───── Given records
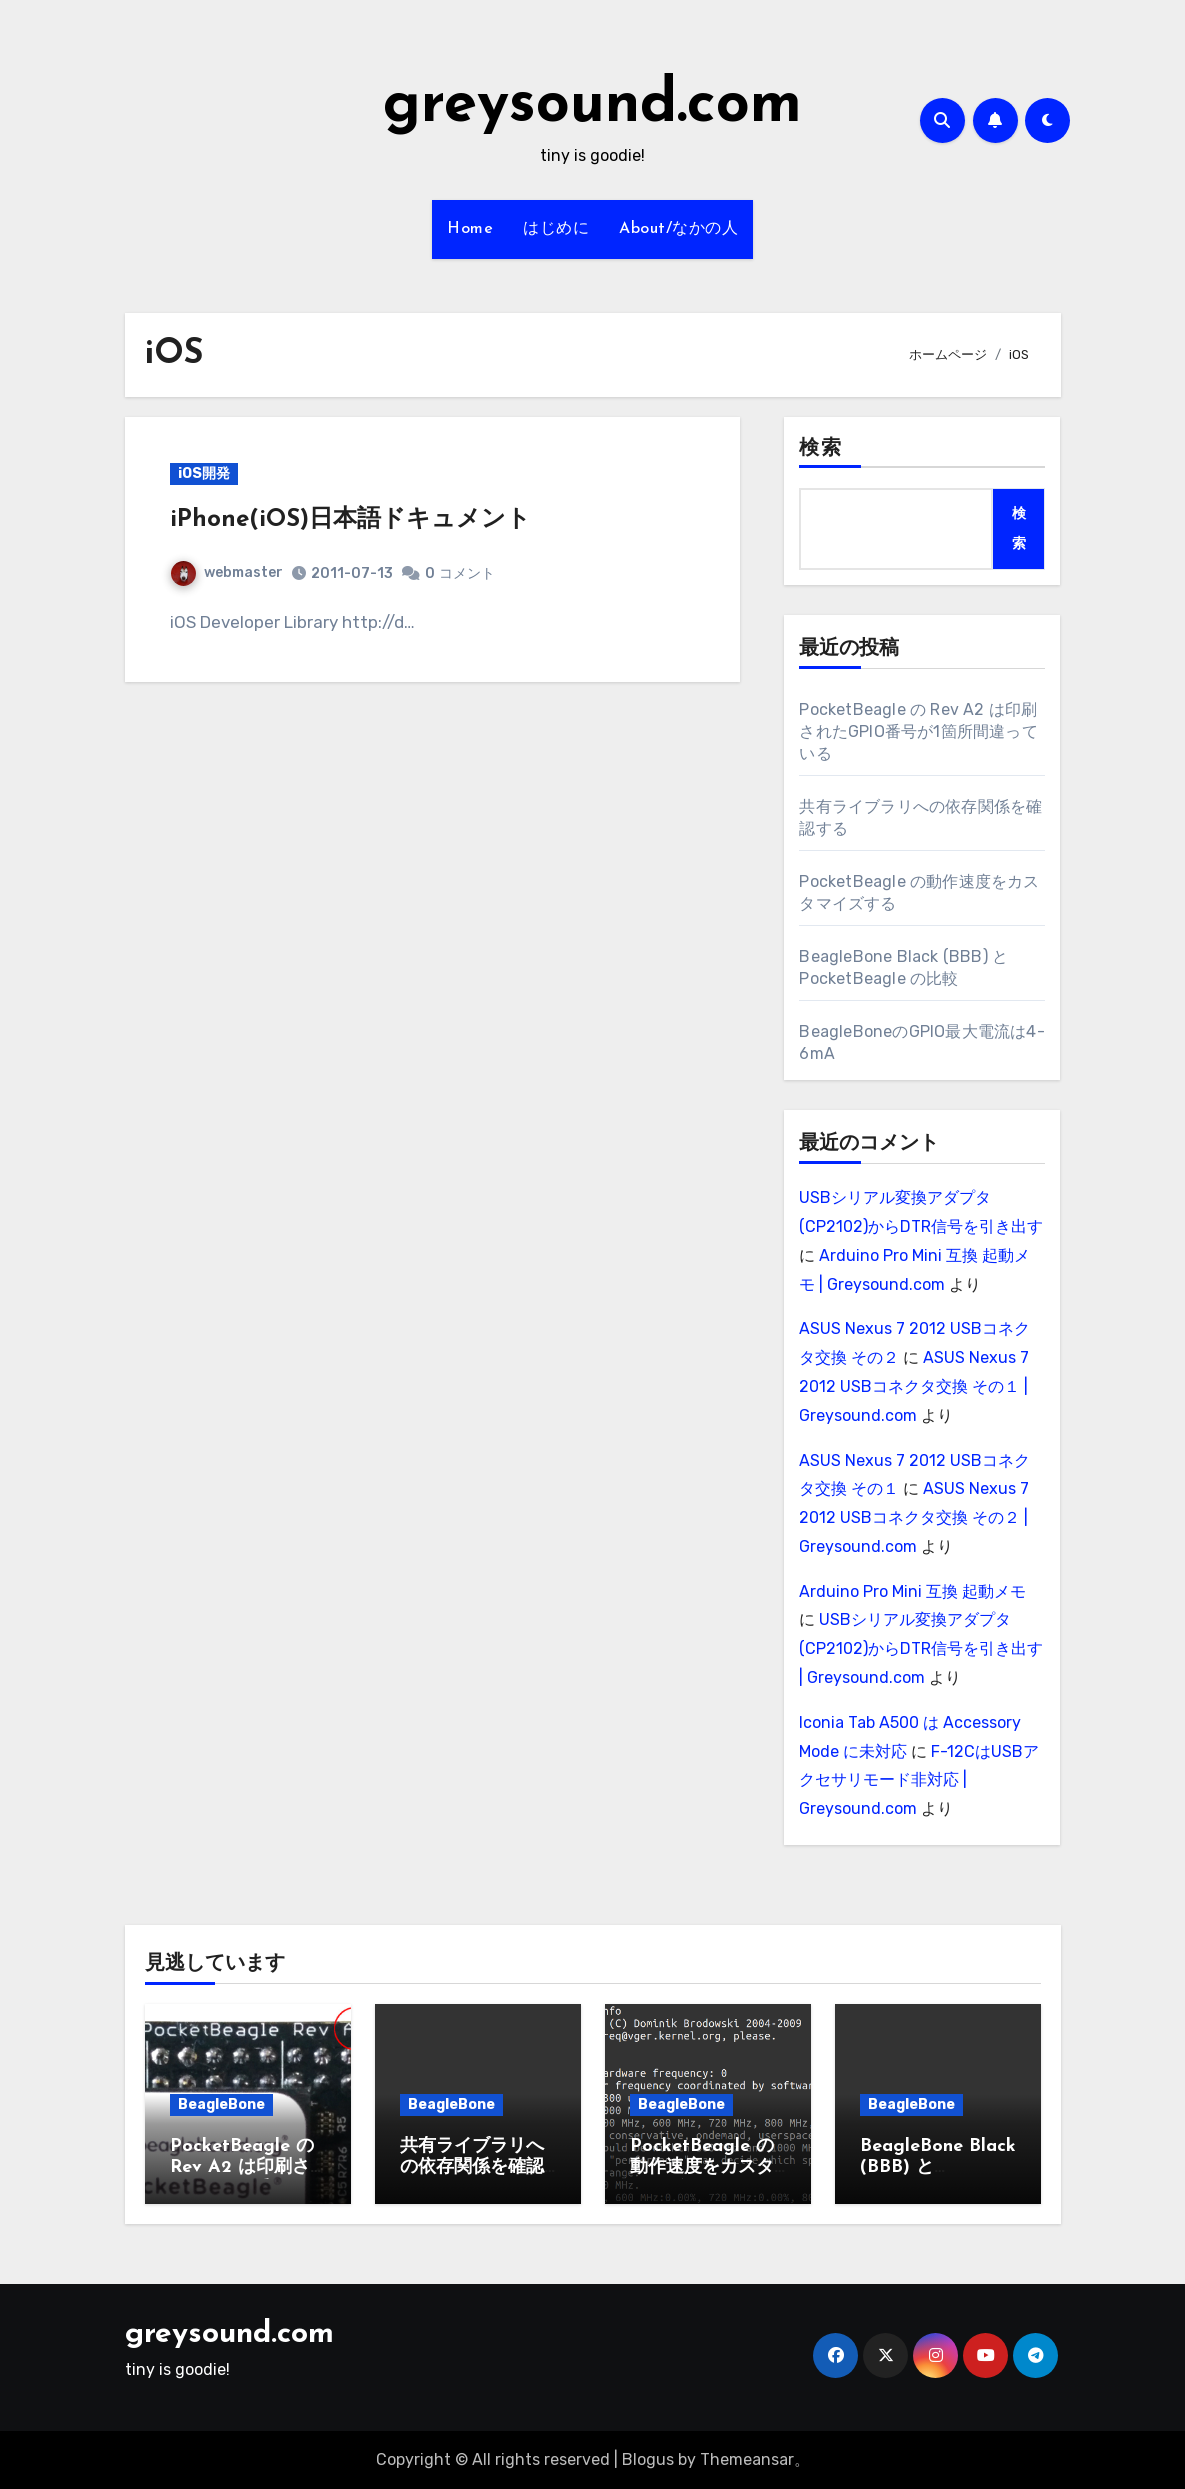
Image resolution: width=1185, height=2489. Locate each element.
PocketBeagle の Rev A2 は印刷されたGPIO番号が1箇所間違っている (918, 731)
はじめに (556, 229)
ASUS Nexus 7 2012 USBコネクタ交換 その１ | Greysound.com (914, 1386)
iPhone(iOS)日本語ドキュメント (350, 520)
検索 (820, 449)
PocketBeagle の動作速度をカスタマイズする (702, 2168)
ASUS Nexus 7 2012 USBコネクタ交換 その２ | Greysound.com (914, 1517)
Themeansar (747, 2459)
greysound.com (592, 106)
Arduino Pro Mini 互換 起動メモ (912, 1591)
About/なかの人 (678, 229)
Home (470, 229)
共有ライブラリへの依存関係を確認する (472, 2168)
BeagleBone (221, 2104)
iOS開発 (204, 473)
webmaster (227, 572)
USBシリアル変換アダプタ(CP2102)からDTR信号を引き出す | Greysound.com (921, 1648)
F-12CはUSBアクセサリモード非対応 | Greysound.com (919, 1780)
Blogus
──────────
_The task:_
Transcribe the data exactly and leave no picture in the copy.

_Exercise output:_
Image resolution: width=1185, height=2489. Locate each element.
PocketBeagle の Rev A2 は印刷されたGPIO番号が1箇所間違っている (918, 731)
はじめに (556, 229)
ASUS Nexus 7 2012 USBコネクタ交換 その１ | Greysound.com (914, 1386)
iPhone(iOS)日本語ドキュメント (350, 520)
検索 (820, 449)
PocketBeagle の動作速度をカスタマイズする (702, 2168)
ASUS Nexus 7 2012 USBコネクタ交換 その２ | Greysound.com (914, 1517)
Themeansar (747, 2459)
greysound.com (592, 106)
Arduino Pro Mini 互換 起動メモ (912, 1591)
About/なかの人 (678, 229)
Home (470, 229)
共有ライブラリへの依存関係を確認する (472, 2168)
BeagleBone (221, 2104)
iOS開発 (204, 473)
webmaster (227, 572)
USBシリアル変換アダプタ(CP2102)からDTR信号を引き出す | Greysound.com (921, 1648)
F-12CはUSBアクセサリモード非対応 | Greysound.com (919, 1780)
Blogus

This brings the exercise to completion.